* _INSTRUCTIONS TO FOLLOW_
Omit the images and reproduce the rest of the entries exactly.

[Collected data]
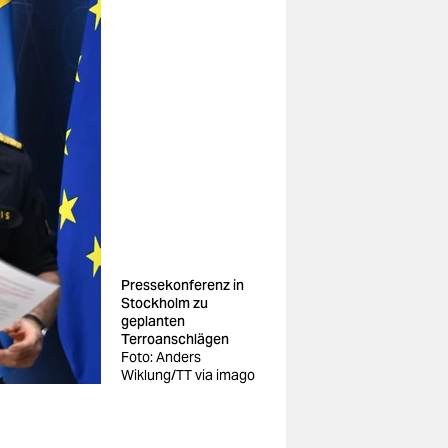
Pressekonferenz in
Stockholm zu
geplanten
Terroanschlägen
Foto: Anders
Wiklung/TT via imago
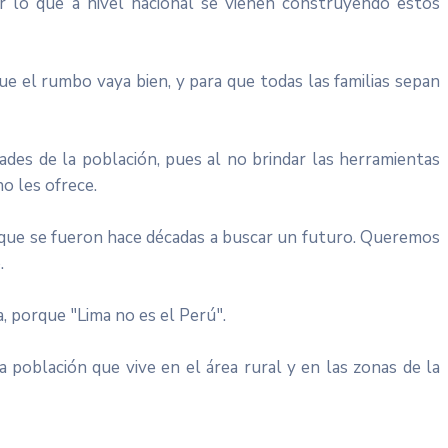
or lo que a nivel nacional se vienen construyendo estos
ue el rumbo vaya bien, y para que todas las familias sepan
idades de la población, pues al no brindar las herramientas
o les ofrece.
 que se fueron hace décadas a buscar un futuro. Queremos
ó.
, porque "Lima no es el Perú".
a población que vive en el área rural y en las zonas de la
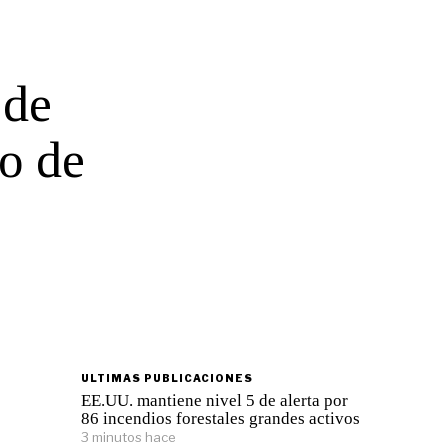
 de
go de
ULTIMAS PUBLICACIONES
EE.UU. mantiene nivel 5 de alerta por
86 incendios forestales grandes activos
3 minutos hace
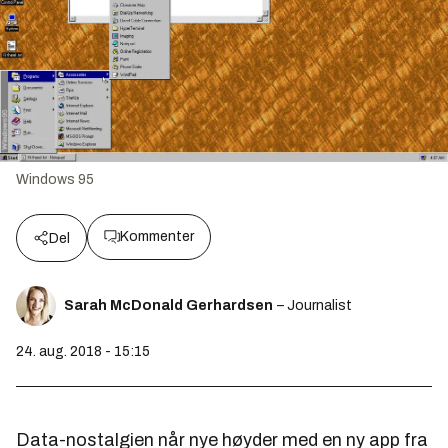
Windows 95
Kommenter
Del
Sarah McDonald Gerhardsen
– Journalist
24. aug. 2018 - 15:15
Data-nostalgien når nye høyder med en ny app fra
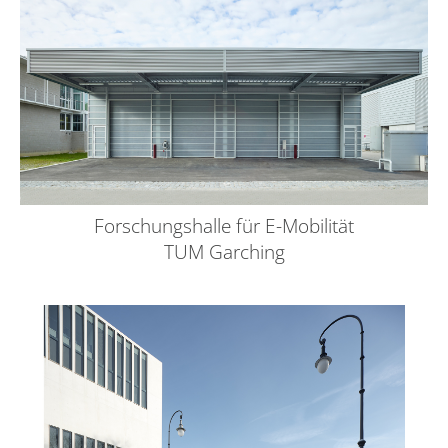
Forschungshalle für E-Mobilität
TUM Garching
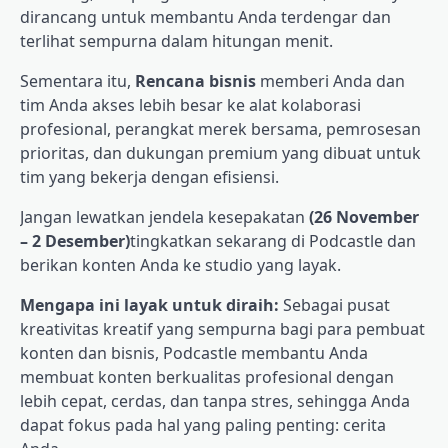
dirancang untuk membantu Anda terdengar dan
terlihat sempurna dalam hitungan menit.
Sementara itu,
Rencana bisnis
memberi Anda dan
tim Anda akses lebih besar ke alat kolaborasi
profesional, perangkat merek bersama, pemrosesan
prioritas, dan dukungan premium yang dibuat untuk
tim yang bekerja dengan efisiensi.
Jangan lewatkan jendela kesepakatan
(26 November
– 2 Desember)
tingkatkan sekarang di Podcastle dan
berikan konten Anda ke studio yang layak.
Mengapa ini layak untuk diraih:
Sebagai pusat
kreativitas kreatif yang sempurna bagi para pembuat
konten dan bisnis, Podcastle membantu Anda
membuat konten berkualitas profesional dengan
lebih cepat, cerdas, dan tanpa stres, sehingga Anda
dapat fokus pada hal yang paling penting: cerita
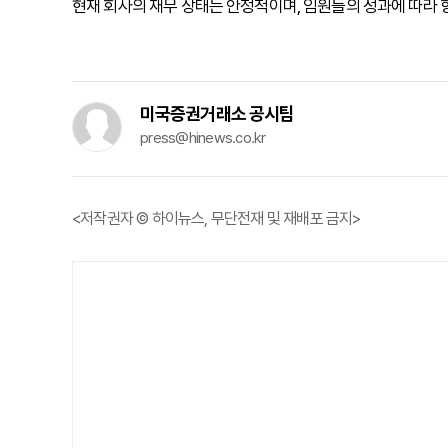
현재 회사의 재무 상태는 안정적이며, 임원들의 성과에 따라 
미국증권거래소 공시팀
press@hinews.co.kr
<저작권자 © 하이뉴스, 무단전재 및 재배포 금지>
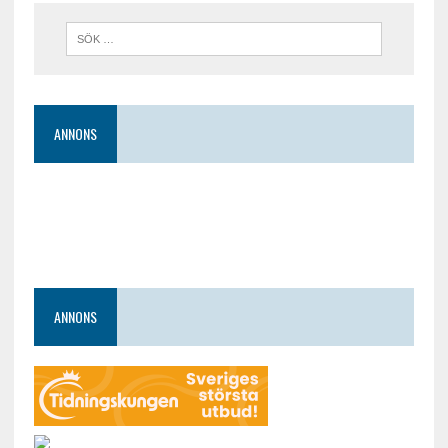
ANNONS
ANNONS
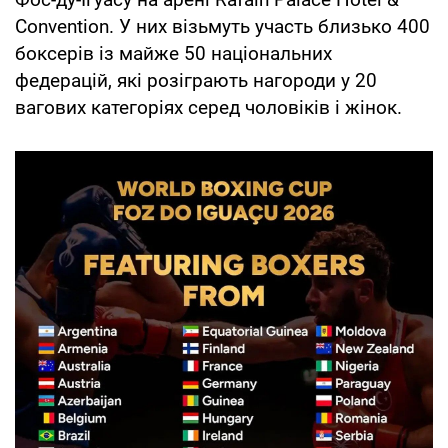
Convention. У них візьмуть участь близько 400
боксерів із майже 50 національних
федерацій, які розіграють нагороди у 20
вагових категоріях серед чоловіків і жінок.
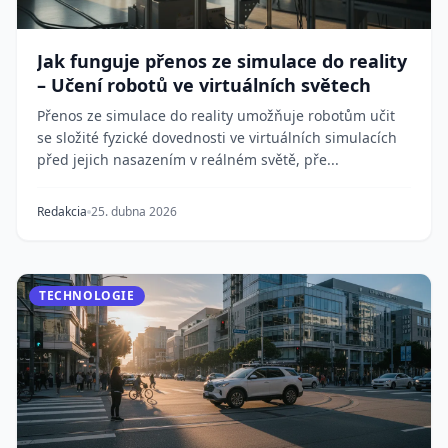
Jak funguje přenos ze simulace do reality
– Učení robotů ve virtuálních světech
Přenos ze simulace do reality umožňuje robotům učit
se složité fyzické dovednosti ve virtuálních simulacích
před jejich nasazením v reálném světě, pře...
Redakcia
25. dubna 2026
TECHNOLOGIE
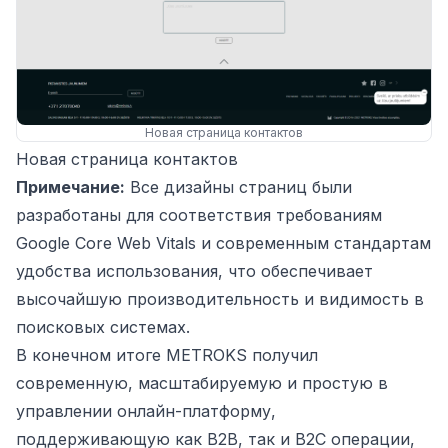
Новая страница контактов
Новая страница контактов
Примечание:
Все дизайны страниц были
разработаны для соответствия требованиям
Google Core Web Vitals и современным стандартам
удобства использования, что обеспечивает
высочайшую производительность и видимость в
поисковых системах.
В конечном итоге METROKS получил
современную, масштабируемую и простую в
управлении онлайн-платформу,
поддерживающую как B2B, так и B2C операции,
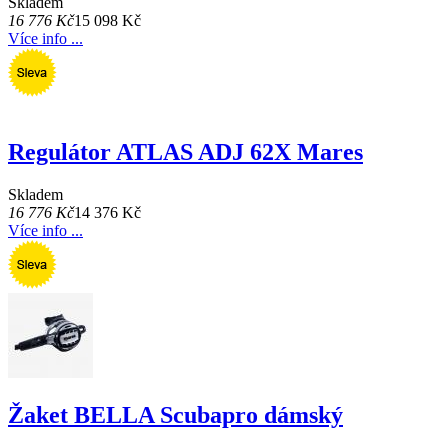
Skladem
16 776 Kč
15 098 Kč
Více info ...
Regulátor ATLAS ADJ 62X Mares
Skladem
16 776 Kč
14 376 Kč
Více info ...
Žaket BELLA Scubapro dámský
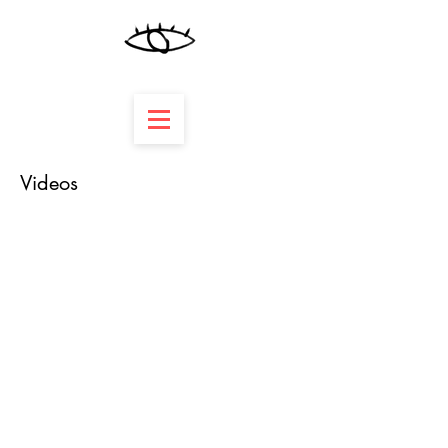
Videos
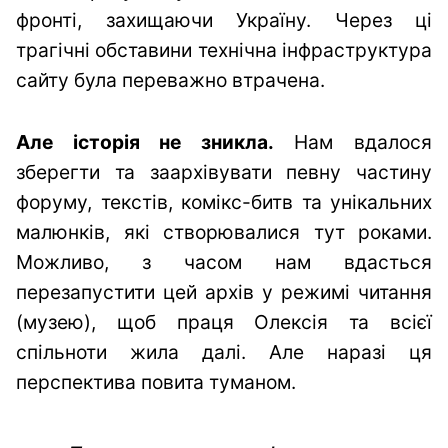
фронті, захищаючи Україну. Через ці
трагічні обставини технічна інфраструктура
сайту була переважно втрачена.
Але історія не зникла.
Нам вдалося
зберегти та заархівувати певну частину
форуму, текстів, комікс-битв та унікальних
малюнків, які створювалися тут роками.
Можливо, з часом нам вдасться
перезапустити цей архів у режимі читання
(музею), щоб праця Олексія та всієї
спільноти жила далі. Але наразі ця
перспектива повита туманом.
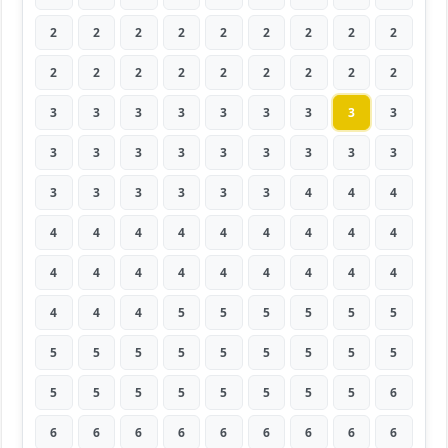
2
2
2
2
2
2
2
2
2
2
2
2
2
2
2
2
2
2
3
3
3
3
3
3
3
3
3
3
3
3
3
3
3
3
3
3
3
3
3
3
3
3
4
4
4
4
4
4
4
4
4
4
4
4
4
4
4
4
4
4
4
4
4
4
4
4
5
5
5
5
5
5
5
5
5
5
5
5
5
5
5
5
5
5
5
5
5
5
5
6
6
6
6
6
6
6
6
6
6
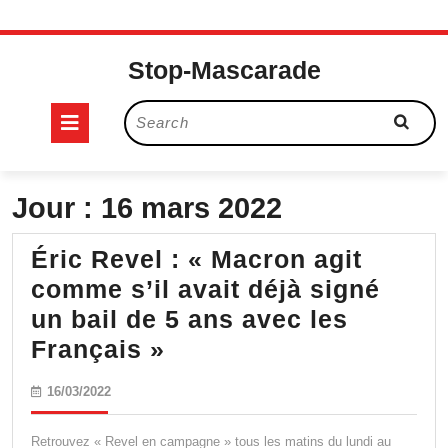
Skip
to
Stop-Mascarade
content
Open
Search
for:
Button
Jour :
16 mars 2022
Éric Revel : « Macron agit
comme s’il avait déjà signé
un bail de 5 ans avec les
Éric
Français »
Revel
16/03/2022
16/03/2022
:
« Macron
Retrouvez « Revel en campagne » tous les matins du lundi au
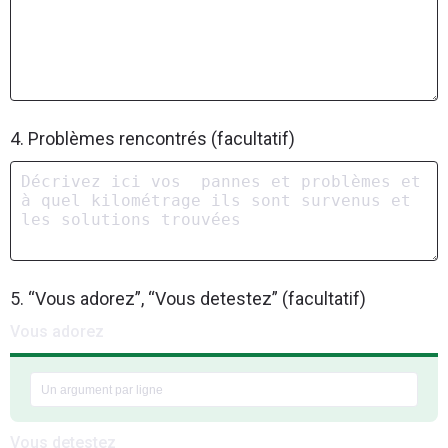
4. Problèmes rencontrés (facultatif)
5. “Vous adorez”, “Vous detestez” (facultatif)
Vous adorez
Vous detestez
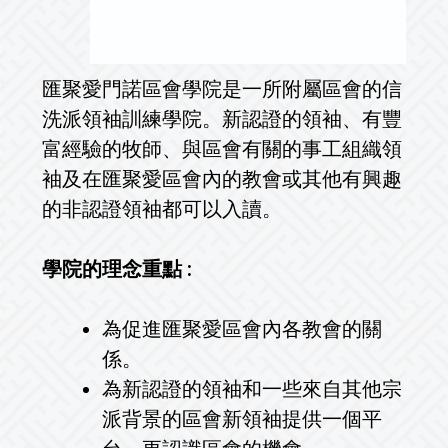
匯聚愛門諾區會學院是一所附屬區會的信
洗派領袖訓練學院。新認證的領袖、有豐
富經驗的牧師、與區會有關的事工組織領
袖及在匯聚愛區會內的教會或其他有興趣
的非認證領袖都可以入讀。
學院的理念重點 :
為促進匯聚愛區會內各教會的關
係。
為新認證的領袖和一些來自其他宗
派背景的區會新領袖提供一個平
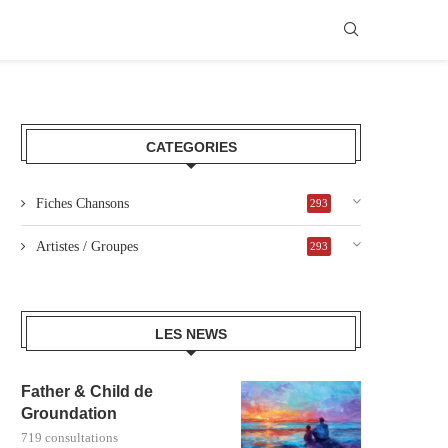
CATEGORIES
Fiches Chansons
293
Artistes / Groupes
293
LES NEWS
Father & Child de
Groundation
719 consultations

* _EXERCISE ANSWER_
Pressekonferenz in
Stockholm zu
geplanten
Terroanschlägen
Foto: Anders
Wiklung/TT via imago
or lo que a nivel nacional se vienen construyendo estos
ue el rumbo vaya bien, y para que todas las familias sepan
idades de la población, pues al no brindar las herramientas
o les ofrece.
 que se fueron hace décadas a buscar un futuro. Queremos
ó.
, porque "Lima no es el Perú".
a población que vive en el área rural y en las zonas de la
 de
go de
ULTIMAS PUBLICACIONES
EE.UU. mantiene nivel 5 de alerta por
86 incendios forestales grandes activos
3 minutos hace
Windows 95
Kommenter
Del
Sarah McDonald Gerhardsen
– Journalist
24. aug. 2018 - 15:15
Data-nostalgien når nye høyder med en ny app fra
Forschungshalle für E-Mobilität
TUM Garching
dirancang untuk membantu Anda terdengar dan
terlihat sempurna dalam hitungan menit.
Sementara itu,
Rencana bisnis
memberi Anda dan
tim Anda akses lebih besar ke alat kolaborasi
profesional, perangkat merek bersama, pemrosesan
prioritas, dan dukungan premium yang dibuat untuk
tim yang bekerja dengan efisiensi.
Jangan lewatkan jendela kesepakatan
(26 November
– 2 Desember)
tingkatkan sekarang di Podcastle dan
berikan konten Anda ke studio yang layak.
Mengapa ini layak untuk diraih:
Sebagai pusat
kreativitas kreatif yang sempurna bagi para pembuat
konten dan bisnis, Podcastle membantu Anda
membuat konten berkualitas profesional dengan
lebih cepat, cerdas, dan tanpa stres, sehingga Anda
dapat fokus pada hal yang paling penting: cerita
현재 회사의 재무 상태는 안정적이며, 임원들의 성과에 따라 
미국증권거래소 공시팀
press@hinews.co.kr
<저작권자 © 하이뉴스, 무단전재 및 재배포 금지>
ANNONS
ANNONS
Convention. У них візьмуть участь близько 400
боксерів із майже 50 національних
федерацій, які розіграють нагороди у 20
вагових категоріях серед чоловіків і жінок.
Jak funguje přenos ze simulace do reality
– Učení robotů ve virtuálních světech
Přenos ze simulace do reality umožňuje robotům učit
se složité fyzické dovednosti ve virtuálních simulacích
před jejich nasazením v reálném světě, pře...
Redakcia
25. dubna 2026
TECHNOLOGIE
Новая страница контактов
Новая страница контактов
Примечание:
Все дизайны страниц были
разработаны для соответствия требованиям
Google Core Web Vitals и современным стандартам
удобства использования, что обеспечивает
высочайшую производительность и видимость в
поисковых системах.
В конечном итоге METROKS получил
современную, масштабируемую и простую в
управлении онлайн-платформу,
поддерживающую как B2B, так и B2C операции,
Skladem
16 776 Kč
15 098 Kč
Více info ...
Regulátor ATLAS ADJ 62X Mares
Skladem
16 776 Kč
14 376 Kč
Více info ...
Žaket BELLA Scubapro dámský
Videos
фронті, захищаючи Україну. Через ці
трагічні обставини технічна інфраструктура
сайту була переважно втрачена.
Але історія не зникла.
Нам вдалося
зберегти та заархівувати певну частину
форуму, текстів, комікс-битв та унікальних
малюнків, які створювалися тут роками.
Можливо, з часом нам вдасться
перезапустити цей архів у режимі читання
(музею), щоб праця Олексія та всієї
спільноти жила далі. Але наразі ця
перспектива повита туманом.
2
2
2
2
2
2
2
2
2
2
2
2
2
2
2
2
2
2
3
3
3
3
3
3
3
3
3
3
3
3
3
3
3
3
3
3
3
3
3
3
3
3
4
4
4
4
4
4
4
4
4
4
4
4
4
4
4
4
4
4
4
4
4
4
4
4
5
5
5
5
5
5
5
5
5
5
5
5
5
5
5
5
5
5
5
5
5
5
5
6
6
6
6
6
6
6
6
6
6
Skip
to
Stop-Mascarade
content
Open
Search
for:
Button
Jour :
16 mars 2022
Éric Revel : « Macron agit
comme s’il avait déjà signé
un bail de 5 ans avec les
Éric
Français »
Revel
16/03/2022
16/03/2022
:
« Macron
Retrouvez « Revel en campagne » tous les matins du lundi au
4. Problèmes rencontrés (facultatif)
5. “Vous adorez”, “Vous detestez” (facultatif)
Vous adorez
Vous detestez
匯聚愛門諾區會學院是一所附屬區會的信
洗派領袖訓練學院。新認證的領袖、有豐
富經驗的牧師、與區會有關的事工組織領
袖及在匯聚愛區會內的教會或其他有興趣
的非認證領袖都可以入讀。
學院的理念重點 :
為促進匯聚愛區會內各教會的關
係。
為新認證的領袖和一些來自其他宗
派背景的區會新領袖提供一個平
CATEGORIES
Fiches Chansons
293
Artistes / Groupes
293
LES NEWS
Father & Child de
Groundation
719 consultations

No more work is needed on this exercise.